----- Dataset records

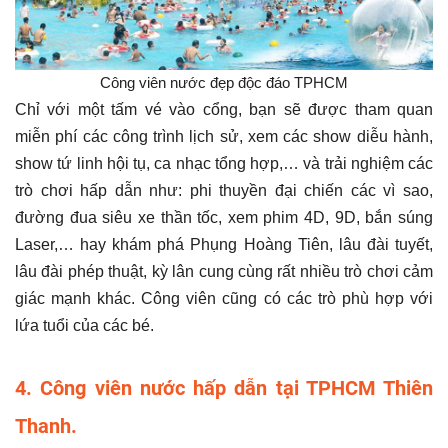
Công viên nước đẹp độc đáo TPHCM
Chỉ với một tấm vé vào cổng, bạn sẽ được tham quan
miễn phí các công trình lịch sử, xem các show diễu hành,
show tứ linh hội tụ, ca nhạc tổng hợp,… và trải nghiệm các
trò chơi hấp dẫn như: phi thuyền đại chiến các vì sao,
đường đua siêu xe thần tốc, xem phim 4D, 9D, bắn súng
Laser,… hay khám phá Phụng Hoàng Tiên, lâu đài tuyết,
lâu đài phép thuật, kỳ lân cung cùng rất nhiều trò chơi cảm
giác mạnh khác. Công viên cũng có các trò phù hợp với
lứa tuổi của các bé.
4. Công viên nước hấp dẫn tại TPHCM Thiên
Thanh.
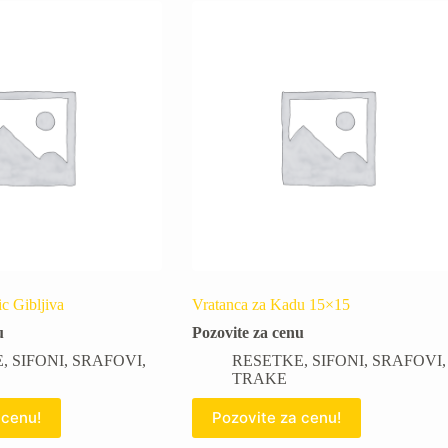
c Gibljiva
Vratanca za Kadu 15×15
u
Pozovite za cenu
E
,
SIFONI
,
SRAFOVI
,
RESETKE
,
SIFONI
,
SRAFOVI
,
TRAKE
 cenu!
Pozovite za cenu!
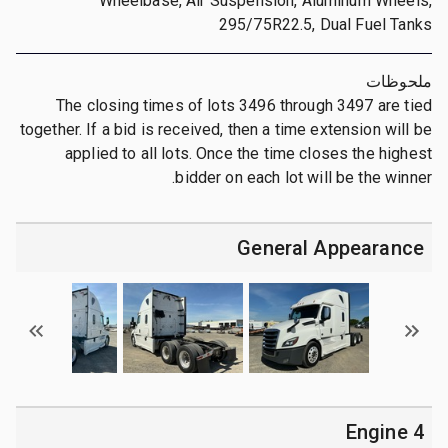
Wheelbase, Air Suspension, Aluminum Wheels,
295/75R22.5, Dual Fuel Tanks
ملحوظات
The closing times of lots 3496 through 3497 are tied
together. If a bid is received, then a time extension will be
applied to all lots. Once the time closes the highest
bidder on each lot will be the winner.
General Appearance
4 Engine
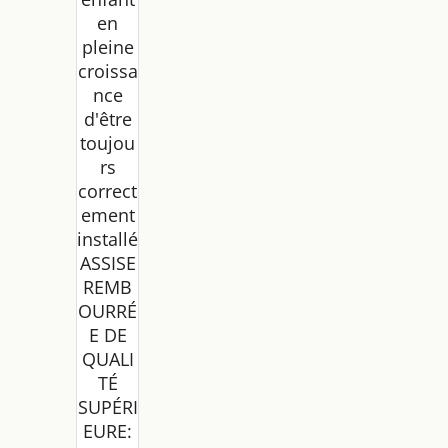
en
pleine
croissa
nce
d'être
toujou
rs
correct
ement
installé
ASSISE
REMB
OURRÉ
E DE
QUALI
TÉ
SUPÉRI
EURE:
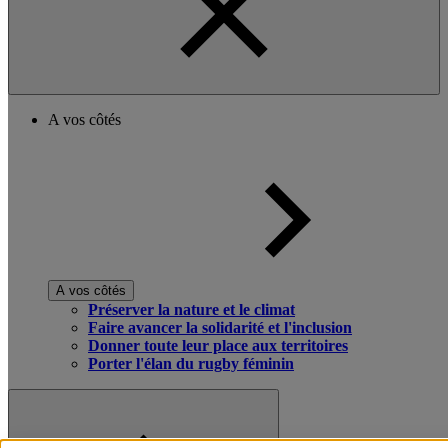
A vos côtés
A vos côtés
Préserver la nature et le climat
Faire avancer la solidarité et l'inclusion
Donner toute leur place aux territoires
Porter l'élan du rugby féminin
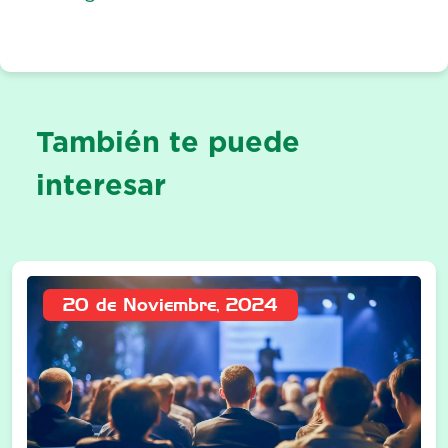
También te puede
interesar
20 de Noviembre, 2024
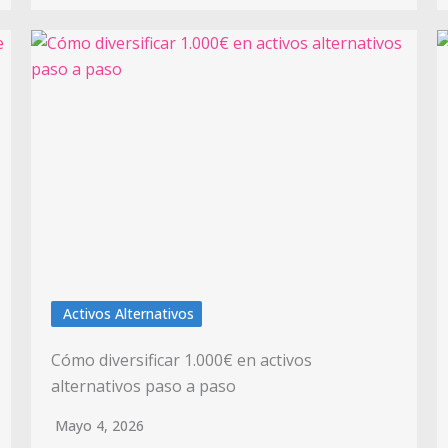
Activos Alternativos
Cómo diversificar 1.000€ en activos
alternativos paso a paso
Mayo 4, 2026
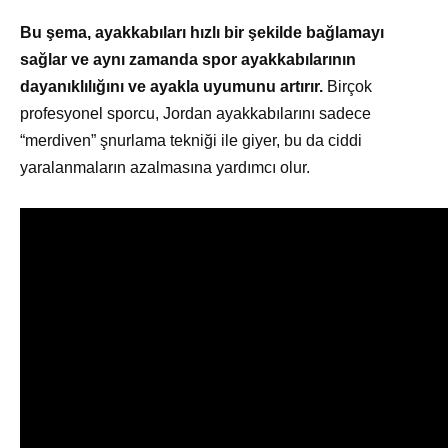
Bu şema, ayakkabıları hızlı bir şekilde bağlamayı
sağlar ve aynı zamanda spor ayakkabılarının
dayanıklılığını ve ayakla uyumunu artırır.
Birçok
profesyonel sporcu, Jordan ayakkabılarını sadece
“merdiven” şnurlama tekniği ile giyer, bu da ciddi
yaralanmaların azalmasına yardımcı olur.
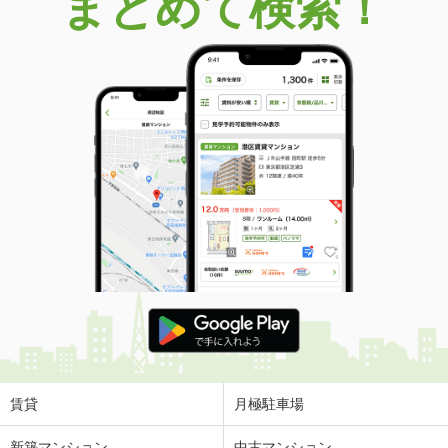
まとめて検索！
賃貸
月極駐車場
新築マンション
中古マンション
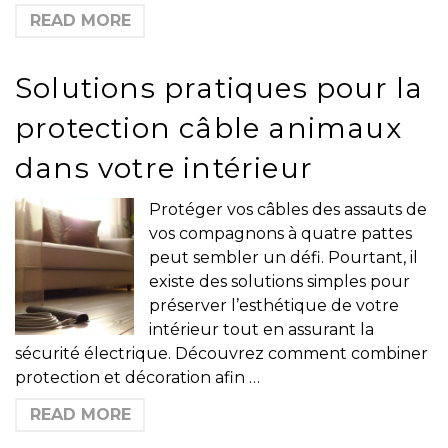
READ MORE
Solutions pratiques pour la
protection câble animaux
dans votre intérieur
Protéger vos câbles des assauts de
vos compagnons à quatre pattes
peut sembler un défi. Pourtant, il
existe des solutions simples pour
préserver l’esthétique de votre
intérieur tout en assurant la
sécurité électrique. Découvrez comment combiner
protection et décoration afin …
READ MORE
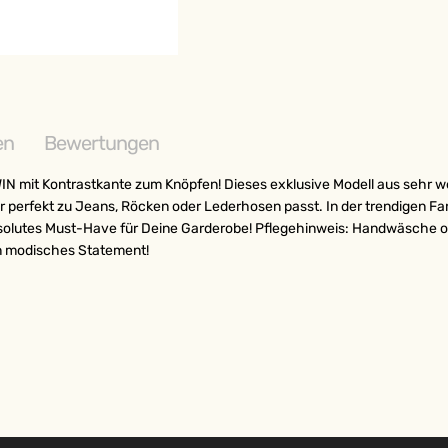
en
Bewertungen
IN mit Kontrastkante zum Knöpfen! Dieses exklusive Modell aus sehr w
r perfekt zu Jeans, Röcken oder Lederhosen passt. In der trendigen Fa
solutes Must-Have für Deine Garderobe! Pflegehinweis: Handwäsche ode
n modisches Statement!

----------

Every picture stays out; reproduce exactly the lines from the one with "vos compagnons à quatre pattes" through the last line of the data above.

=== Solution for this exercise ===
vos compagnons à quatre pattes
peut sembler un défi. Pourtant, il
existe des solutions simples pour
préserver l’esthétique de votre
intérieur tout en assurant la
sécurité électrique. Découvrez comment combiner
protection et décoration afin …
READ MORE
en
Bewertungen
IN mit Kontrastkante zum Knöpfen! Dieses exklusive Modell aus sehr w
r perfekt zu Jeans, Röcken oder Lederhosen passt. In der trendigen Fa
solutes Must-Have für Deine Garderobe! Pflegehinweis: Handwäsche ode
n modisches Statement!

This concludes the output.